In a recent declaration, Pope Francis has announced that he has granted the universal ability to forgive abortions to all priests, a right traditionally reserved for bishops.

Just what are the Catholic views on abortion?

In the Roman Catholic religion, serious or “mortal” sins can only obtain absolution through the practice known as Confession, in which a Catholic tells a priest their sins and is given a specific blessing.

Traditionally, any Catholic who procures an abortion, which can include women who have had past abortions, doctors who perform abortions, or even those who directly finance or coerce another into having the procedure, would receive an automatic excommunication, which strips someone of their right as a Catholic to receive sacraments, such as Confession, and could only be lifted by a bishop or higher in Church hierarchy.

According to reports, the catechism of the Catholic Church had opposed abortion since publications from the first century.

What does the Pope’s statement mean?

Pope Francis recently released a statement that all priests have the right, through his blessing and permission, to forgive those who confess to procuring an abortion, writing that there is “no sin” that should be seen as unforgivable.

The act was seen as done in honor of the Catholic Church’s “Year of Mercy,” which had lasted from December 8, 2015 to November 20, 2016.

Pope John Paul II had previously enacted such an extension in 1983, which still limited the initial right to lift an excommunication to bishops, but permitted bishops the right to extend this permission to priests.
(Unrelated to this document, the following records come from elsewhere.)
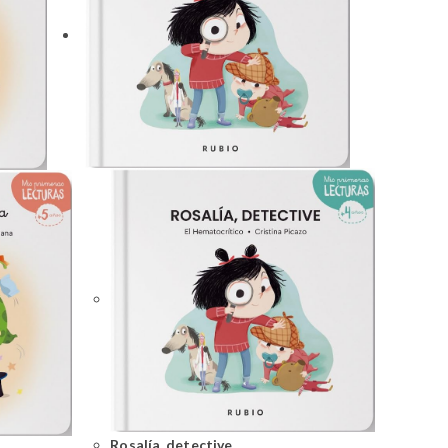
Rosalía, detective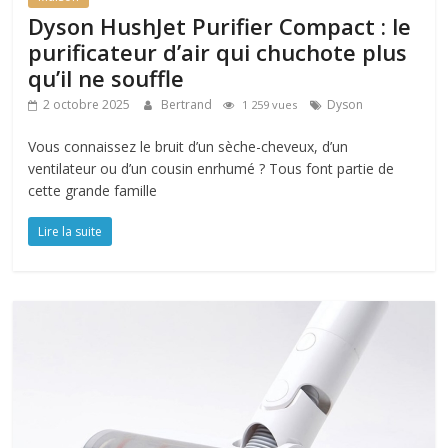
Dyson HushJet Purifier Compact : le
purificateur d’air qui chuchote plus
qu’il ne souffle
2 octobre 2025
Bertrand
Dyson
1 259 vues
Vous connaissez le bruit d’un sèche-cheveux, d’un
ventilateur ou d’un cousin enrhumé ? Tous font partie de
cette grande famille
Lire la suite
Pope Francis’ act is seen as a clarification of the previous action.

Kate D'Annunzio of Rachel's Vineyard, an American non-profit organization devoted to helping men and women who needed counseling over issues stemming from past abortions, praised the decision, saying that the Pope was sending the message, “Don't isolate yourselves, come back to the church”

That said, Pope Francis made clear in a statement that this should not be seen as a change in the Church’s view of abortion in a general sense, writing that it should be viewed as a “grave sin.”